The state’s environment minister Lily D’Ambrosio confirmed on Thursday the rules, in place since the 1980s, had been revoked.
“We’ve ended the unauthorised killing of wombats in Victoria,” Ms D’Ambrosio said in a statement.
“The previous rules were outdated – wombats deserve the same protection as other native animals – and that’s what this change delivers.
“This change will ensure wombats can’t be exploited by an old rule.”
The development brings wombat protection in line with other species, meaning anyone caught killing without a permit faces a fine of up to $39,000 and up to two years’ jail.
The minister’s decision comes amid a number of high-profile cases in which wombats have been killed.
Last year the government announced an investigation into so-called “wombat hunting tourism” in which it was alleged Chinese high rollers shot them for sport.
The hunting is alleged to have occurred in Murrindindi, which is not one of the 193 Victorian parishes where wombats were unprotected, but the coverage led to a greater awareness of wombat welfare.

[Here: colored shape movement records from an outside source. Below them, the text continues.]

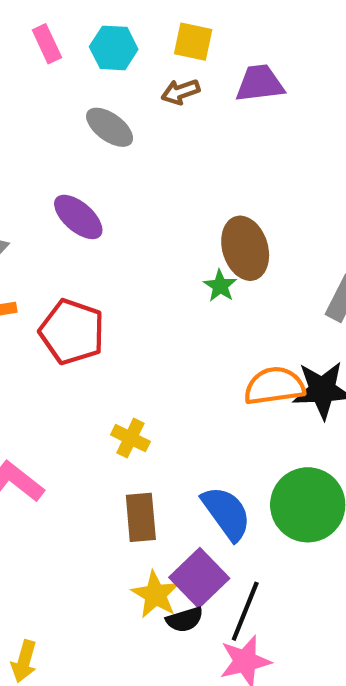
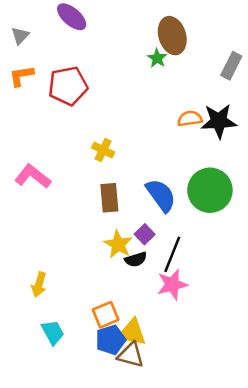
red pentagon: (72, 332) -> (68, 86), turned -30
orange semicircle: (274, 386) -> (190, 119), size x0.7
purple square: (199, 578) -> (145, 234), size x0.6

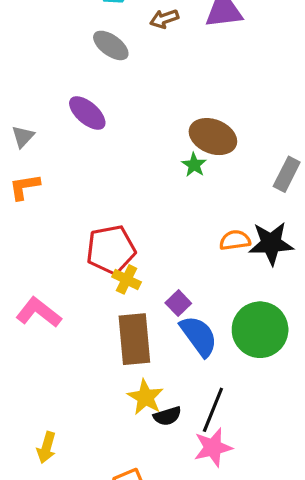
brown ellipse: (172, 36) -> (213, 137), turned -51
red pentagon: (68, 86) -> (111, 250), moved
brown rectangle: (109, 198) -> (134, 339), size x1.4
purple square: (145, 234) -> (178, 303), moved

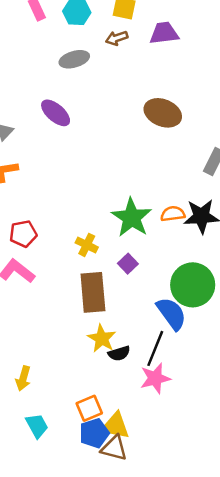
gray ellipse: (111, 45) -> (74, 59), turned -52
brown ellipse: (213, 137) -> (163, 113), moved
green star: (194, 165) -> (132, 218), moved, size x2.0
red pentagon: (111, 250) -> (23, 234), moved, size x0.7
blue semicircle: (199, 336) -> (171, 314), moved

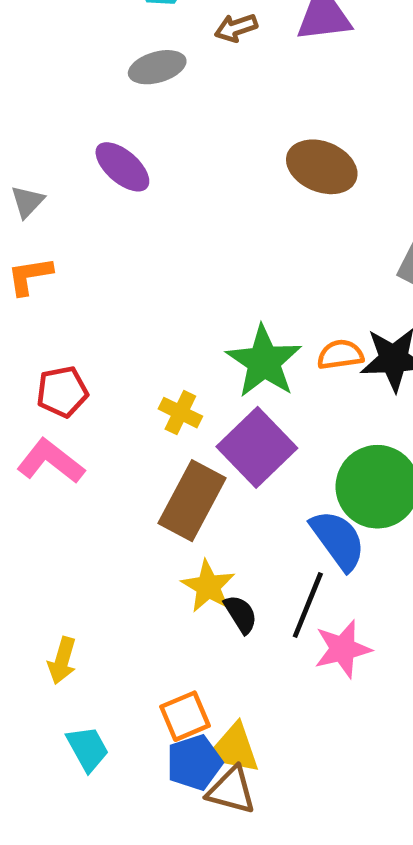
purple square: (128, 264) -> (257, 447), size x2.0
brown rectangle: (93, 292) -> (192, 501), turned 33
black semicircle: (119, 353) -> (241, 614), turned -105
pink star: (155, 378) -> (343, 649), moved

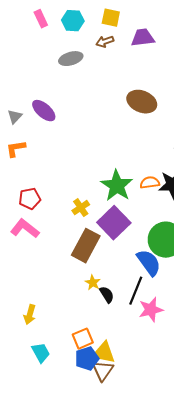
purple ellipse: (122, 167) -> (44, 111), moved
yellow cross: (180, 413) -> (81, 208), turned 30
yellow star: (208, 586) -> (93, 283), size x0.7
brown triangle: (231, 790) -> (103, 371), turned 50

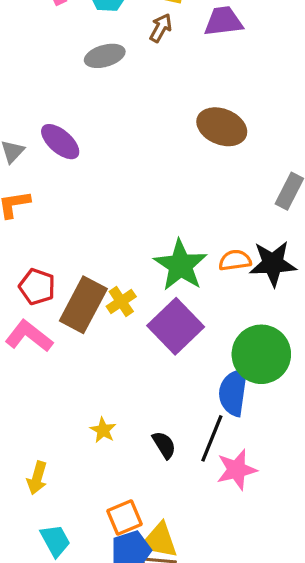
brown arrow: (105, 42) -> (161, 28), turned 138
red pentagon: (30, 199) -> (37, 287), turned 30
brown rectangle: (86, 246) -> (83, 305), moved
blue semicircle: (149, 263) -> (233, 392), turned -136
yellow star: (93, 283) -> (103, 430), moved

‘It’s a very welcome step’ for wombats
With so many wombats impacted by ongoing bushfires, drought, vehicle impact and mange, the Humane Society International’s Evan Quartermain welcomed the news as a win for wildlife.
“It is an excellent thing because what that loophole mean is that in much of eastern Victoria landholders could basically kill wombats with impunity, with very little oversight and no reporting requirements,” he told Yahoo News Australia.
“We really don’t know the scale of suffering that loophole caused because of that lack of oversight, but we expect that it would have been tens of thousands of wombats in the last 30 years.”
Mr Quartermain stressed the government still had a lot of work to do in protecting animals, noting that despite wombats being protected, landowners can still apply for permits to kill them.
“It’s a very welcome step and we applaud the Victorian government for closing that dreadful chapter in the state’s history, but it’s just the first step,” he said.
“The downside to the announcement is that even when protected, wombats can be killed through an authority to control wildlife (ATCW).
“Even legally over the last 10 years in Victoria, more than 25,000 wombats have been killed through that process.”
‘No excuse for this carnage to continue’
Mr Quartermain highlighted the importance of wombat burrows to the ecosystem, noting they provided refuge to animals escaping from the bushfires.
While farmers cite fence destruction as a major reason for applying for an ATCW to kill them, Mr Quartermain noted there were now technologies like wombats gates as well as burrow highlighting that allowed farmers to live in harmony with them.
“There is just simply no excuse for this carnage to continue in Victoria,” he said.
“Wombats have a place in our landscape and should be able to live their lives without the threat of shooting.
“The news is welcome, but we’ve still got a lot more to do. We need to build the momentum on this positive move from the Victorian government.”
Following the news, the Victorian department of environment issued a statement, highlighting what the changes meant for landholders.
“The Victorian Government has increased protection for the Common Wombat by revoking an order made in the 1980s that had allowed them to be controlled without a permit in parts of eastern Victoria,” it read.
“Common Wombats are now protected across the whole of Victoria and landholders seeking to control Common Wombats have to apply for an Authority to Control Wildlife from DELWP’s Conservation Regulator.
“Landholders experiencing damage from Common Wombats will need to receive an Authority to Control Wildlife (ATCW) from DELWP’s Conservation Regulator prior to undertaking control.
“The ATCW system allows damage and control to be assessed on a case-by-case basis.”